Extracted page text data
>>>>

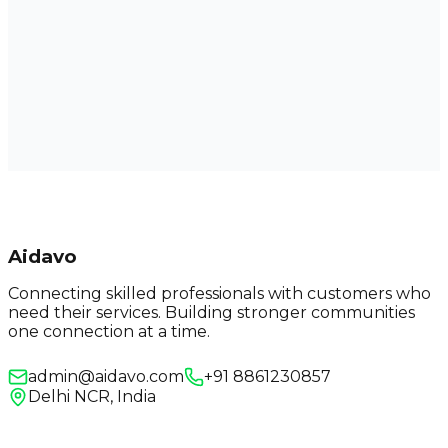
Aidavo
Connecting skilled professionals with customers who
need their services. Building stronger communities
one connection at a time.
admin@aidavo.com
+91 8861230857
Delhi NCR, India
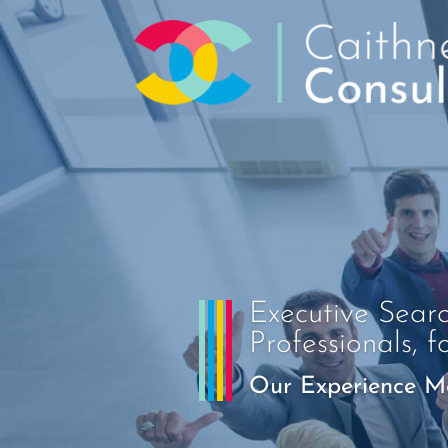
Executive Sear
Professionals, f
Our Experience Ma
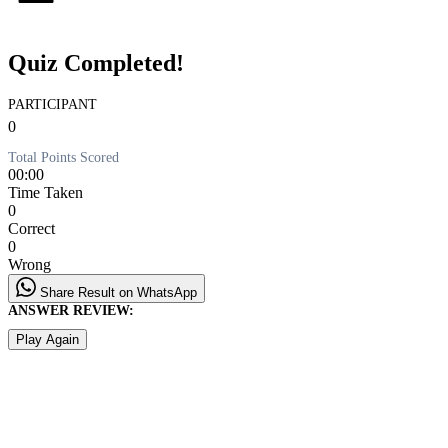
Quiz Completed!
PARTICIPANT
0
Total Points Scored
00:00
Time Taken
0
Correct
0
Wrong
Share Result on WhatsApp
ANSWER REVIEW:
Play Again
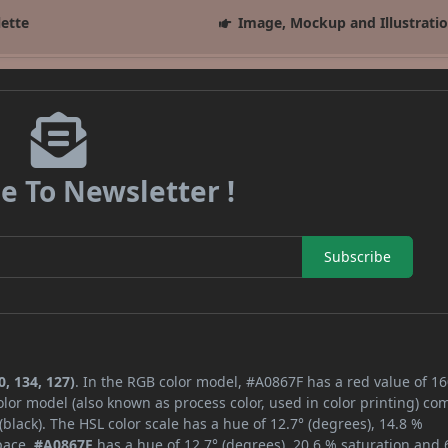
lette
Image, Mockup and Illustrati
e To Newsletter !
Subscribe
, 134, 127)
. In the RGB color model, #A0867F has a red value of 16
lor model (also known as process color, used in color printing) co
lack). The HSL color scale has a hue of 12.7° (degrees), 14.8 %
space,
#A0867F
has a hue of 12.7° (degrees), 20.6 % saturation and 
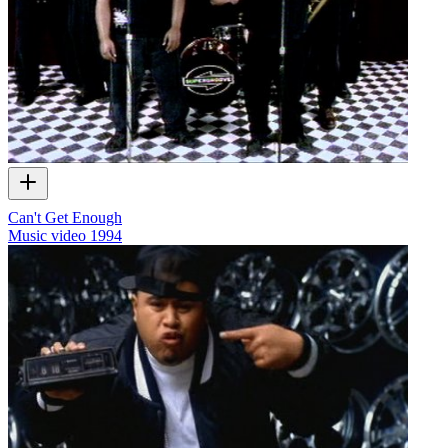
Can't Get Enough
Music video
1994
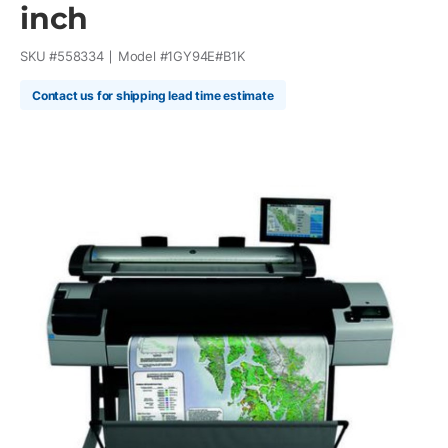
inch
SKU #
558334
Model #
1GY94E#B1K
Contact us for shipping lead time estimate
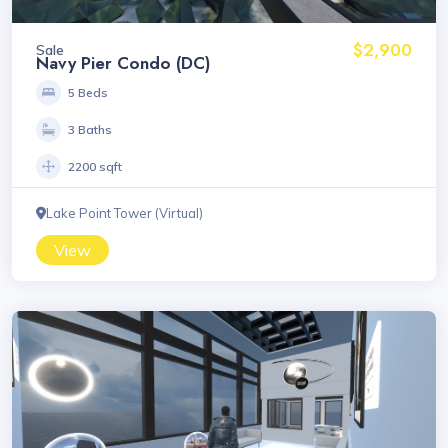
$2,900
Sale
Navy Pier Condo (DC)
5 Beds
3 Baths
2200 sqft
Lake Point Tower (Virtual)
View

<<<<

**EXERCISE DESCRIPTION**
Write out the data exactly, but not its pictures.

**RESULT OF THIS EXERCISE**
Aidavo
Connecting skilled professionals with customers who
need their services. Building stronger communities
one connection at a time.
admin@aidavo.com
+91 8861230857
Delhi NCR, India
Executive Sear
Professionals, f
Our Experience Ma
Quiz Completed!
PARTICIPANT
0
Total Points Scored
00:00
Time Taken
0
Correct
0
Wrong
Share Result on WhatsApp
ANSWER REVIEW:
Play Again
lette
Image, Mockup and Illustrati
e To Newsletter !
Subscribe
, 134, 127)
. In the RGB color model, #A0867F has a red value of 16
lor model (also known as process color, used in color printing) co
lack). The HSL color scale has a hue of 12.7° (degrees), 14.8 %
space,
#A0867F
has a hue of 12.7° (degrees), 20.6 % saturation and 
Can't Get Enough
Music video
1994
inch
SKU #
558334
Model #
1GY94E#B1K
Contact us for shipping lead time estimate
$2,900
Sale
Navy Pier Condo (DC)
5 Beds
3 Baths
2200 sqft
Lake Point Tower (Virtual)
View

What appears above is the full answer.